Segment Open

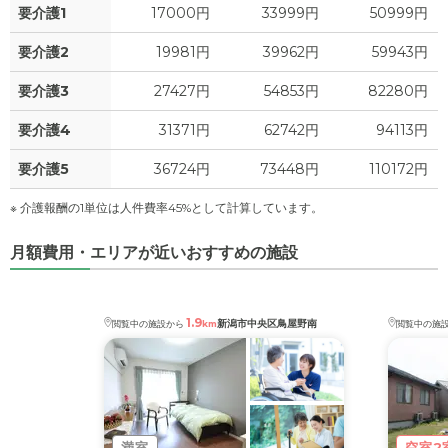
0
要介護1
上乗せ介護費
17000円
33999円
50999円
?
万円
要介護2
19981円
39962円
59943円
0
その他
万円
要介護3
27427円
54853円
82280円
-
介護保険料
万円
要介護4
31371円
62742円
94113円
要介護5
36724円
73448円
110172円
※ 介護報酬の1単位は人件費率45%として計算しています。
月額費用・エリアが近いおすすめの施設
1.9
新潟市中央区鳥屋野南
閲覧中の施設から
km
閲覧中の施
満室
空室2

Segment Closed

=== WORK INSTRUCTIONS ===
A faithful transcription of the material, with no pictures, is the expected result.

=== RESPONSE FOR THIS EXERCISE ===
0
要介護1
上乗せ介護費
17000円
33999円
50999円
?
万円
要介護2
19981円
39962円
59943円
0
その他
万円
要介護3
27427円
54853円
82280円
-
介護保険料
万円
要介護4
31371円
62742円
94113円
要介護5
36724円
73448円
110172円
※ 介護報酬の1単位は人件費率45%として計算しています。
月額費用・エリアが近いおすすめの施設
1.9
新潟市中央区鳥屋野南
閲覧中の施設から
km
閲覧中の施
満室
空室2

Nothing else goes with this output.